The UK Government register to vote website recently crashed due to the number of users trying to access the site. This article looks at tools you can use to review your own website.
The Voter registration website started to report errors from around 10.15pm on 7th June, shortly before the original midnight deadline for registering to vote. Users reported a "504 Gateway time-out" error. It happened as 50,711 users were online at the same time and after the site had recorded 525,000 visits during the day. The issue seems to have been a problem with the physical infrastructure not being able to cope with demand – a 504 gateway error means that information requested from one server was not received by another server as quickly as it should be - either because the server has gone off line or can not cope with demand. Every connected user would be requesting information from the server (or actually from one of many servers) and the tipping point would be a combination of the memory on the machines, the information being asked for and the number of simultaneous requests. Of course, it's not always easy to predict what peak levels of traffic will be nor it is cheap to have servers on standby just in case they are needed, however there are some things you can consider:
The more efficiently your website runs, the more users it can cope with. This should be the first point of focus when considering whether your site can cope with spikes in traffic.

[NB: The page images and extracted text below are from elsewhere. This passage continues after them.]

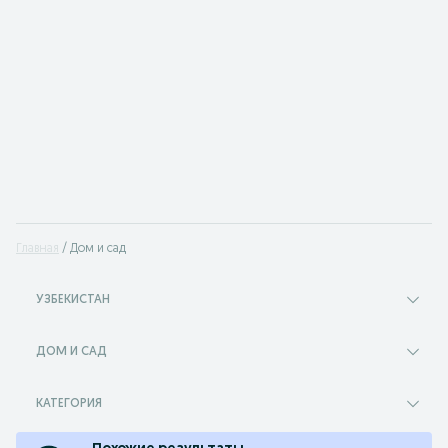
Главная
Дом и сад
УЗБЕКИСТАН
ДОМ И САД
КАТЕГОРИЯ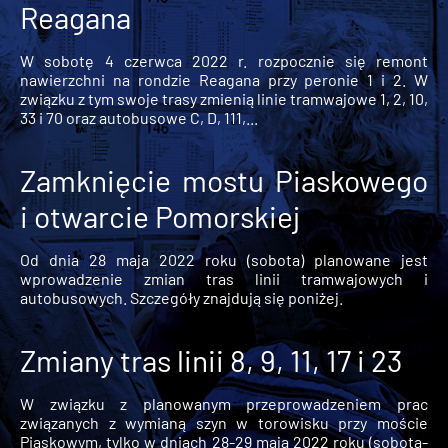
Reagana
W sobotę 4 czerwca 2022 r. rozpocznie się remont
nawierzchni na rondzie Reagana przy peronie 1 i 2. W
związku z tym swoje trasy zmienią linie tramwajowe 1, 2, 10,
33 i 70 oraz autobusowe C, D, 111,...
Zamknięcie mostu Piaskowego
i otwarcie Pomorskiej
Od dnia 28 maja 2022 roku (sobota) planowane jest
wprowadzenie zmian tras linii tramwajowych i
autobusowych. Szczegóły znajdują się poniżej.
Zmiany tras linii 8, 9, 11, 17 i 23
W związku z planowanym przeprowadzeniem prac
związanych z wymianą szyn w torowisku przy moście
Piaskowym, tylko w dniach 28-29 maja 2022 roku (sobota-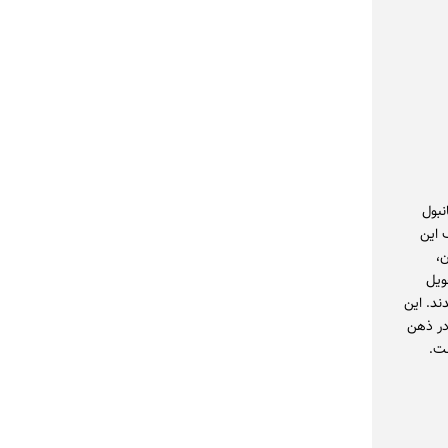
نبول
 این
گران،
ویل
ند. این
در ذهن
ست.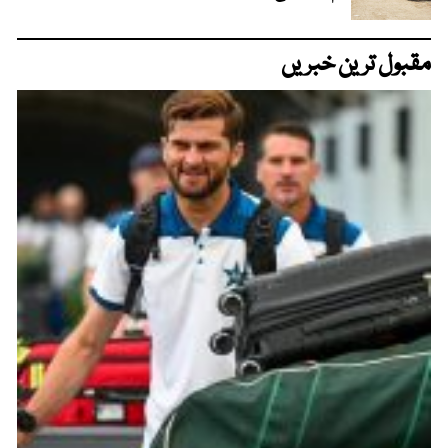
مقبول ترین خبریں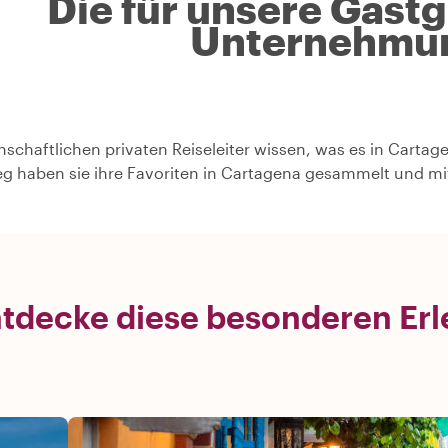
Die für unsere Gast
Unternehmu
nschaftlichen privaten Reiseleiter wissen, was es in Cartag
g haben sie ihre Favoriten in Cartagena gesammelt und mit
tdecke diese besonderen Erl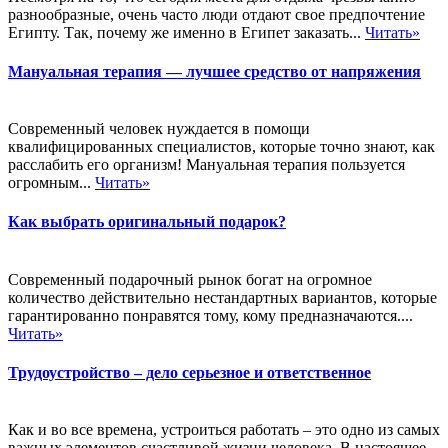
разнообразные, очень часто люди отдают свое предпочтение
Египту. Так, почему же именно в Египет заказать...
Читать»
Мануальная терапия — лучшее средство от напряжения
Современный человек нуждается в помощи
квалифицированных специалистов, которые точно знают, как
расслабить его организм! Мануальная терапия пользуется
огромным...
Читать»
Как выбрать оригинальный подарок?
Современный подарочный рынок богат на огромное
количество действительно нестандартных вариантов, которые
гарантированно понравятся тому, кому предназначаются....
Читать»
Трудоустройство – дело серьезное и ответственное
Как и во все времена, устроиться работать – это одно из самых
важных элементов счастливой жизни человека. В настоящее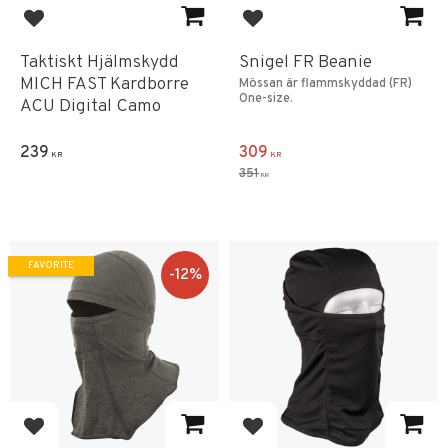
Add to favorites
Add to favorites
Taktiskt Hjälmskydd
Snigel FR Beanie
MICH FAST Kardborre
Mössan är flammskyddad (FR)
One-size.
ACU Digital Camo
239
309
KR
KR
351
KR
FAVORITE
12
%
Add to favorites
Add to favorites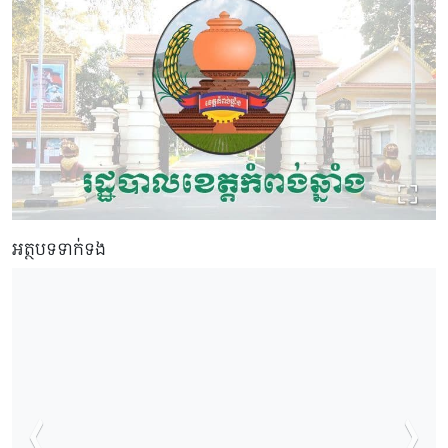
អត្ថបទទាក់ទង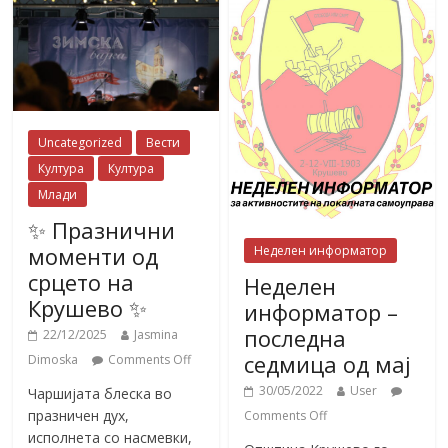
Uncategorized
Вести
Култура
Култура
Млади
✨ Празнични
моменти од
Неделен информатор
срцето на
Неделен
Крушево ✨
информатор –
последна
22/12/2025
Jasmina
седмица од мај
Dimoska
Comments Off
30/05/2022
User
Чаршијата блеска во
празничен дух,
Comments Off
исполнета со насмевки,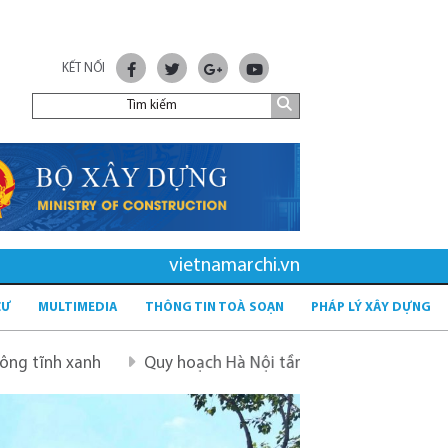
KẾT NỐI
vietnamarchi.vn
CƯ
MULTIMEDIA
THÔNG TIN TOÀ SOẠN
PHÁP LÝ XÂY DỰNG
Quy hoạch Hà Nội tầm nhìn 100 năm
Quy hoạch mới sa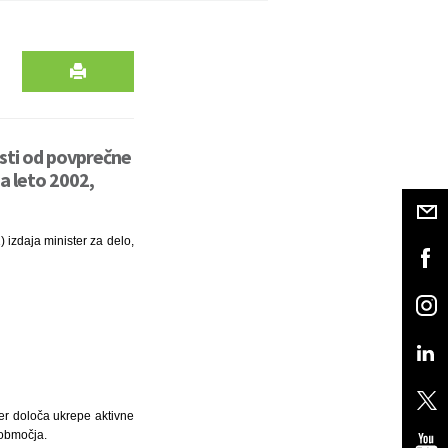
osti od povprečne
za leto 2002,
) izdaja minister za delo,
ter določa ukrepe aktivne
 območja.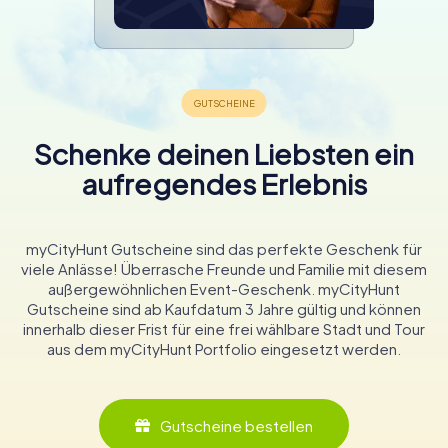
Schenke deinen Liebsten ein
aufregendes Erlebnis
myCityHunt Gutscheine sind das perfekte Geschenk für
viele Anlässe! Überrasche Freunde und Familie mit diesem
außergewöhnlichen Event-Geschenk. myCityHunt
Gutscheine sind ab Kaufdatum 3 Jahre gültig und können
innerhalb dieser Frist für eine frei wählbare Stadt und Tour
aus dem myCityHunt Portfolio eingesetzt werden.
Gutscheine bestellen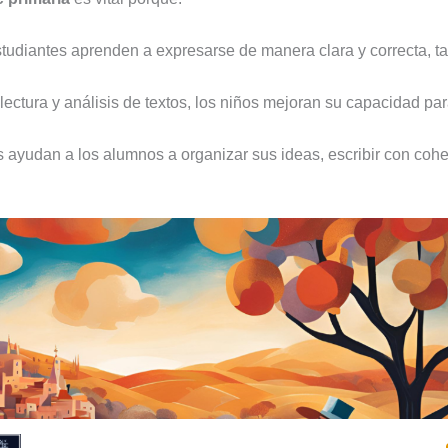
studiantes aprenden a expresarse de manera clara y correcta, ta
a lectura y análisis de textos, los niños mejoran su capacidad par
os ayudan a los alumnos a organizar sus ideas, escribir con cohe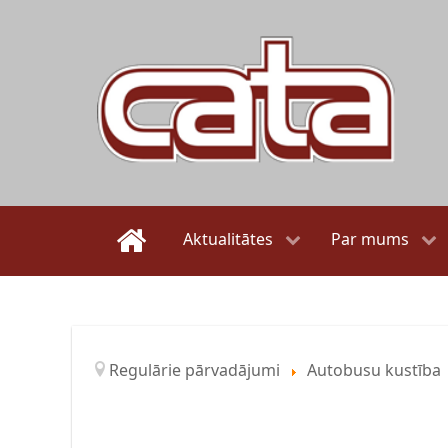
Aktualitātes
Par mums
Regulārie pārvadājumi
Autobusu kustība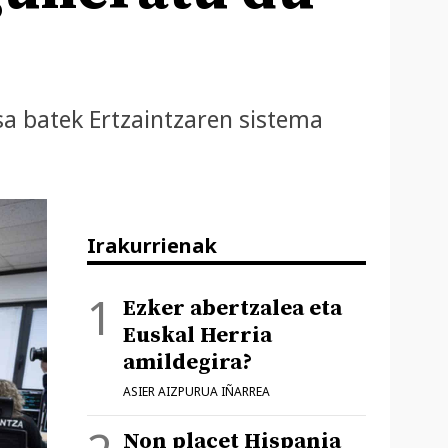
sa batek Ertzaintzaren sistema
Irakurrienak
Ezker abertzalea eta
Euskal Herria
amildegira?
ASIER AIZPURUA IÑARREA
Non placet Hispania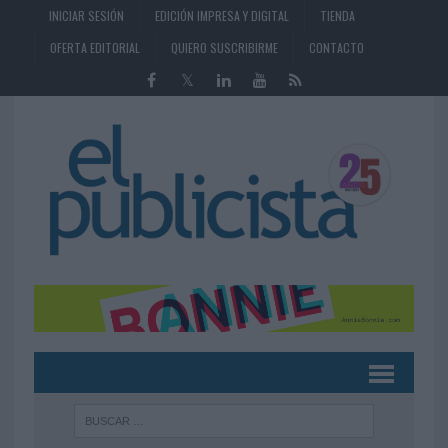
INICIAR SESIÓN
EDICIÓN IMPRESA Y DIGITAL
TIENDA
OFERTA EDITORIAL
QUIERO SUSCRIBIRME
CONTACTO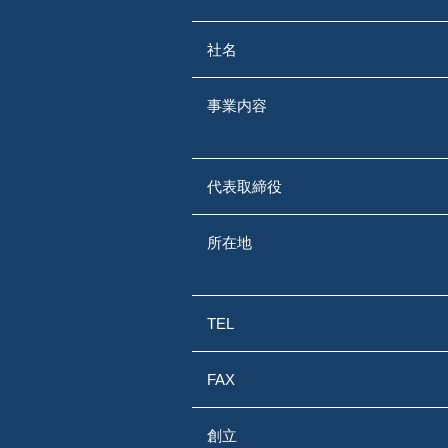
社名
事業内容
代表取締役
所在地
TEL
FAX
創立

You should check things like the page loading speed (even just using Google Analytics) and the efficiency of how the code on your site runs. It is possible to check the code to ensure that the actual requests (or database queries) are not asking for unneccesary information and are not taking too long to run. It used to be good practice to send complex queries to a database and wait for a response when bandwidth was more limited, however more recently it is considered better to send a lot of small requests. There are a number of analysis tools such as New Relic. This also doubles up as a monitor tool so you can receive alerts for any downtime or load issues. New Relic can identify particular slow running queries so you can see if they can be optimised.
Another obvious issue is the content that you deliver to users. Making sure images and logos are optimised will ensure quicker delivery. You can also use tools such as Varnish which will provide caching for regularly served items for a defined period of time. For example, if you send out a large email campaign that calls for images from your website, you could see a large number of requests for a few files. Varnish will allow those files to be cached in order to reduce file requests. One other issue to bear in mind is calling third party content in your site. For example if you have social media updates on your site, it's normally better to store a cached version on your local server than connecting to the social media site every time a users visits your page.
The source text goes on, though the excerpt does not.